A Medicare buy-in has all the same problems that a public plan does, especially below-cost payment rates. And constituencies mobilized instantly:
The Mayo Clinic sent a letter saying, "Any plan to expand Medicare, which is the government's largest public plan, beyond its current scope does not solve the nation's health care crisis, but compounds it. … This scenario follows the typical pattern for price controls — reduced access, compromised quality and increasing costs anyway."

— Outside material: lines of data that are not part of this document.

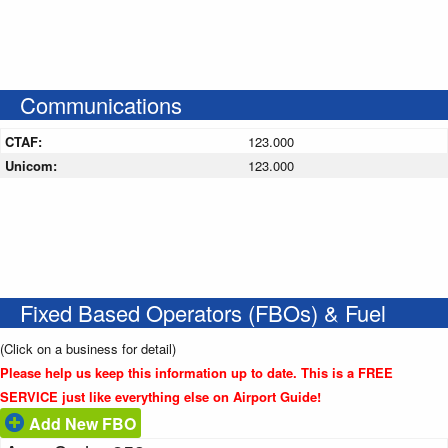
Communications
CTAF:
123.000
Unicom:
123.000
Fixed Based Operators (FBOs) & Fuel
(Click on a business for detail)
Please help us keep this information up to date. This is a FREE
SERVICE just like everything else on Airport Guide!
Add New FBO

Even the American Medical Association opposed it: "A Medicare buy-in program would adversely impact American society by putting people into a government program that is going broke … We would add millions of more patients to a program where it is difficult for a new enrollee to get an appointment with a physician," according to AMA President J. James Rohack, M.D.
Hospital associations mobilized and told member hospitals to contact their senators immediately, The American Hospital Association said: "Adding millions of people to these programs at a time when they already severely underfund hospitals is unwise and should be opposed."
The Federation of American Hospitals said it is "is strongly opposed to this proposal … A Medicare Buy-In would involve Medicare rates; would be controlled by CMS; and would crowd out older workers with private coverage who may choose early retirement as a result."
Joe Antos and I wrote a piece for The Wall Street Journal in September with the top ten reasons why Medicare should not be a model for reform. It's relevant again now.
And no one has the vaguest idea how the other part of the vapor agreement would work — a new non-public option run out of the Office of Personnel Management in Washington. Here's a piece I wrote on Tuesday for National Review as that idea surfaced.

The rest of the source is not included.